Exercise aim:
Only an exact copy of the records below will serve as the answer.
● ● ● ● ●
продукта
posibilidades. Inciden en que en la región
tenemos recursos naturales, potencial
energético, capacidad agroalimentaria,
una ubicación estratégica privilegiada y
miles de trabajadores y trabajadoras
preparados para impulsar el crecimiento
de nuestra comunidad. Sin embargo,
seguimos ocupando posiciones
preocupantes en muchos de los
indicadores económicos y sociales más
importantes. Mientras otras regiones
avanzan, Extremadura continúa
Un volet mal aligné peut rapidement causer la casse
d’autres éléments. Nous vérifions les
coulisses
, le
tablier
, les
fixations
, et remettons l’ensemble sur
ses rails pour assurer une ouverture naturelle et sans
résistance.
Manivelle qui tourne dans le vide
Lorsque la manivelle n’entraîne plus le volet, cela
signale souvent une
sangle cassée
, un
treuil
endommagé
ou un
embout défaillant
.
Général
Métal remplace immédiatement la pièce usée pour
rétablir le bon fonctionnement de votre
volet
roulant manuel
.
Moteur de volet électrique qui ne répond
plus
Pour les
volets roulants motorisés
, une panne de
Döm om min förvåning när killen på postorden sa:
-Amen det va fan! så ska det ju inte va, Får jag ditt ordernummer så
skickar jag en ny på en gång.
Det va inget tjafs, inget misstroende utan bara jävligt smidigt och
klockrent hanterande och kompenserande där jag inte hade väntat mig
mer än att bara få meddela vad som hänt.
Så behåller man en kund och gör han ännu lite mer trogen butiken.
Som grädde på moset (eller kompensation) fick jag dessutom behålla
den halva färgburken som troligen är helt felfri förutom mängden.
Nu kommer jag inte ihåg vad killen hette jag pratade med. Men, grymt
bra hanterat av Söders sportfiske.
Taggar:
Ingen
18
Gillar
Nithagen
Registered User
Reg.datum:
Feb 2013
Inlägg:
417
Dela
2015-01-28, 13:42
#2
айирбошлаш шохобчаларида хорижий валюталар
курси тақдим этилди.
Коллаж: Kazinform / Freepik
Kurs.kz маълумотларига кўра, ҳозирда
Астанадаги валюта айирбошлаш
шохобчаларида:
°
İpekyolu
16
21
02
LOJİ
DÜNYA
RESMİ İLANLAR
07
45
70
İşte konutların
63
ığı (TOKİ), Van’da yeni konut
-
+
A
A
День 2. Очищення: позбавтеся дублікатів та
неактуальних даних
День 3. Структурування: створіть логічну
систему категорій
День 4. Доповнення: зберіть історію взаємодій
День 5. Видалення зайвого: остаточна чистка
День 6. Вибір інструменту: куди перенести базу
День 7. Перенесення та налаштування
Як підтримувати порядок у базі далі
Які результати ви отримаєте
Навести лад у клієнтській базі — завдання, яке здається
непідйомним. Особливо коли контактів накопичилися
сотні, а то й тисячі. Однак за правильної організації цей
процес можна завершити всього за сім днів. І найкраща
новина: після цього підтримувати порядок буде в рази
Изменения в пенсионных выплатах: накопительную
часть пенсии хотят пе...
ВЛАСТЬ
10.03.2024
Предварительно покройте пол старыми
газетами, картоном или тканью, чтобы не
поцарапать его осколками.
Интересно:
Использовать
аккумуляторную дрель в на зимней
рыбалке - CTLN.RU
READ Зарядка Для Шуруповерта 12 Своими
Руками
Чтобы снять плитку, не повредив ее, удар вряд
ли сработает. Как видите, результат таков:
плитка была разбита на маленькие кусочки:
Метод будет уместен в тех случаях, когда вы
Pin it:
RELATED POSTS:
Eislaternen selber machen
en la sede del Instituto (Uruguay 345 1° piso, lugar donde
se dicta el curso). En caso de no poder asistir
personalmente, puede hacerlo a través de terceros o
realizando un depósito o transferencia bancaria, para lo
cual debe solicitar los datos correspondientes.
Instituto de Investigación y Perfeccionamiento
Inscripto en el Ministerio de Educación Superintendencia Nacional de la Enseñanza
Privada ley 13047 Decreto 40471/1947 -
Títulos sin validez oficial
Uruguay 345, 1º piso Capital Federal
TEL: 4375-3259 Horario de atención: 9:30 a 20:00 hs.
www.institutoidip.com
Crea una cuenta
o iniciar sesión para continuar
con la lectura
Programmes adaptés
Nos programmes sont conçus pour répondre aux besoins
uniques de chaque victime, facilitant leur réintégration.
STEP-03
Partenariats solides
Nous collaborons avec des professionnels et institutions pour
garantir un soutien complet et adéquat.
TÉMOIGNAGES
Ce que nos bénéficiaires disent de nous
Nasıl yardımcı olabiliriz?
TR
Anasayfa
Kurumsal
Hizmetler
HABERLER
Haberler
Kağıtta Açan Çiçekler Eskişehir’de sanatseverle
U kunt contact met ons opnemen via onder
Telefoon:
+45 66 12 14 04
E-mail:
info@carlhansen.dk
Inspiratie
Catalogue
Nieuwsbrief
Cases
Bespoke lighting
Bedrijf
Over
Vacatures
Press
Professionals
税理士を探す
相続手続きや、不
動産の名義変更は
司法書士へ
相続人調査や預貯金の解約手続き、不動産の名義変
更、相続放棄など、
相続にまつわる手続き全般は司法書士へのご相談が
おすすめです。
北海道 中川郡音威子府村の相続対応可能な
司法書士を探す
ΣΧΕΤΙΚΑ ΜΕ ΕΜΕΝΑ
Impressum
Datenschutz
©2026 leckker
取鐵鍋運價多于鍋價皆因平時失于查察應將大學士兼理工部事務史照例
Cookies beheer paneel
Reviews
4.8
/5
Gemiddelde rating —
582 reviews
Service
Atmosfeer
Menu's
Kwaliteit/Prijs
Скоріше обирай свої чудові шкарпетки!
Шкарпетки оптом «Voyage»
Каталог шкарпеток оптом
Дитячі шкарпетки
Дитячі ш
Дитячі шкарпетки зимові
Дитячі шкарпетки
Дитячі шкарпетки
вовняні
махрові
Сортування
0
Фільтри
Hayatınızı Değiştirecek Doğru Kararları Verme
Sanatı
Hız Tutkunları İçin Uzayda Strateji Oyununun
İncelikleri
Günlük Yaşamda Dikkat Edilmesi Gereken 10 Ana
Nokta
● ● ● ● ●
Written solution:
продукта
posibilidades. Inciden en que en la región
tenemos recursos naturales, potencial
energético, capacidad agroalimentaria,
una ubicación estratégica privilegiada y
miles de trabajadores y trabajadoras
preparados para impulsar el crecimiento
de nuestra comunidad. Sin embargo,
seguimos ocupando posiciones
preocupantes en muchos de los
indicadores económicos y sociales más
importantes. Mientras otras regiones
avanzan, Extremadura continúa
Un volet mal aligné peut rapidement causer la casse
d’autres éléments. Nous vérifions les
coulisses
, le
tablier
, les
fixations
, et remettons l’ensemble sur
ses rails pour assurer une ouverture naturelle et sans
résistance.
Manivelle qui tourne dans le vide
Lorsque la manivelle n’entraîne plus le volet, cela
signale souvent une
sangle cassée
, un
treuil
endommagé
ou un
embout défaillant
.
Général
Métal remplace immédiatement la pièce usée pour
rétablir le bon fonctionnement de votre
volet
roulant manuel
.
Moteur de volet électrique qui ne répond
plus
Pour les
volets roulants motorisés
, une panne de
Döm om min förvåning när killen på postorden sa:
-Amen det va fan! så ska det ju inte va, Får jag ditt ordernummer så
skickar jag en ny på en gång.
Det va inget tjafs, inget misstroende utan bara jävligt smidigt och
klockrent hanterande och kompenserande där jag inte hade väntat mig
mer än att bara få meddela vad som hänt.
Så behåller man en kund och gör han ännu lite mer trogen butiken.
Som grädde på moset (eller kompensation) fick jag dessutom behålla
den halva färgburken som troligen är helt felfri förutom mängden.
Nu kommer jag inte ihåg vad killen hette jag pratade med. Men, grymt
bra hanterat av Söders sportfiske.
Taggar:
Ingen
18
Gillar
Nithagen
Registered User
Reg.datum:
Feb 2013
Inlägg:
417
Dela
2015-01-28, 13:42
#2
айирбошлаш шохобчаларида хорижий валюталар
курси тақдим этилди.
Коллаж: Kazinform / Freepik
Kurs.kz маълумотларига кўра, ҳозирда
Астанадаги валюта айирбошлаш
шохобчаларида:
°
İpekyolu
16
21
02
LOJİ
DÜNYA
RESMİ İLANLAR
07
45
70
İşte konutların
63
ığı (TOKİ), Van’da yeni konut
-
+
A
A
День 2. Очищення: позбавтеся дублікатів та
неактуальних даних
День 3. Структурування: створіть логічну
систему категорій
День 4. Доповнення: зберіть історію взаємодій
День 5. Видалення зайвого: остаточна чистка
День 6. Вибір інструменту: куди перенести базу
День 7. Перенесення та налаштування
Як підтримувати порядок у базі далі
Які результати ви отримаєте
Навести лад у клієнтській базі — завдання, яке здається
непідйомним. Особливо коли контактів накопичилися
сотні, а то й тисячі. Однак за правильної організації цей
процес можна завершити всього за сім днів. І найкраща
новина: після цього підтримувати порядок буде в рази
Изменения в пенсионных выплатах: накопительную
часть пенсии хотят пе...
ВЛАСТЬ
10.03.2024
Предварительно покройте пол старыми
газетами, картоном или тканью, чтобы не
поцарапать его осколками.
Интересно:
Использовать
аккумуляторную дрель в на зимней
рыбалке - CTLN.RU
READ Зарядка Для Шуруповерта 12 Своими
Руками
Чтобы снять плитку, не повредив ее, удар вряд
ли сработает. Как видите, результат таков:
плитка была разбита на маленькие кусочки:
Метод будет уместен в тех случаях, когда вы
Pin it:
RELATED POSTS:
Eislaternen selber machen
en la sede del Instituto (Uruguay 345 1° piso, lugar donde
se dicta el curso). En caso de no poder asistir
personalmente, puede hacerlo a través de terceros o
realizando un depósito o transferencia bancaria, para lo
cual debe solicitar los datos correspondientes.
Instituto de Investigación y Perfeccionamiento
Inscripto en el Ministerio de Educación Superintendencia Nacional de la Enseñanza
Privada ley 13047 Decreto 40471/1947 -
Títulos sin validez oficial
Uruguay 345, 1º piso Capital Federal
TEL: 4375-3259 Horario de atención: 9:30 a 20:00 hs.
www.institutoidip.com
Crea una cuenta
o iniciar sesión para continuar
con la lectura
Programmes adaptés
Nos programmes sont conçus pour répondre aux besoins
uniques de chaque victime, facilitant leur réintégration.
STEP-03
Partenariats solides
Nous collaborons avec des professionnels et institutions pour
garantir un soutien complet et adéquat.
TÉMOIGNAGES
Ce que nos bénéficiaires disent de nous
Nasıl yardımcı olabiliriz?
TR
Anasayfa
Kurumsal
Hizmetler
HABERLER
Haberler
Kağıtta Açan Çiçekler Eskişehir’de sanatseverle
U kunt contact met ons opnemen via onder
Telefoon:
+45 66 12 14 04
E-mail:
info@carlhansen.dk
Inspiratie
Catalogue
Nieuwsbrief
Cases
Bespoke lighting
Bedrijf
Over
Vacatures
Press
Professionals
税理士を探す
相続手続きや、不
動産の名義変更は
司法書士へ
相続人調査や預貯金の解約手続き、不動産の名義変
更、相続放棄など、
相続にまつわる手続き全般は司法書士へのご相談が
おすすめです。
北海道 中川郡音威子府村の相続対応可能な
司法書士を探す
ΣΧΕΤΙΚΑ ΜΕ ΕΜΕΝΑ
Impressum
Datenschutz
©2026 leckker
取鐵鍋運價多于鍋價皆因平時失于查察應將大學士兼理工部事務史照例
Cookies beheer paneel
Reviews
4.8
/5
Gemiddelde rating —
582 reviews
Service
Atmosfeer
Menu's
Kwaliteit/Prijs
Скоріше обирай свої чудові шкарпетки!
Шкарпетки оптом «Voyage»
Каталог шкарпеток оптом
Дитячі шкарпетки
Дитячі ш
Дитячі шкарпетки зимові
Дитячі шкарпетки
Дитячі шкарпетки
вовняні
махрові
Сортування
0
Фільтри
Hayatınızı Değiştirecek Doğru Kararları Verme
Sanatı
Hız Tutkunları İçin Uzayda Strateji Oyununun
İncelikleri
Günlük Yaşamda Dikkat Edilmesi Gereken 10 Ana
Nokta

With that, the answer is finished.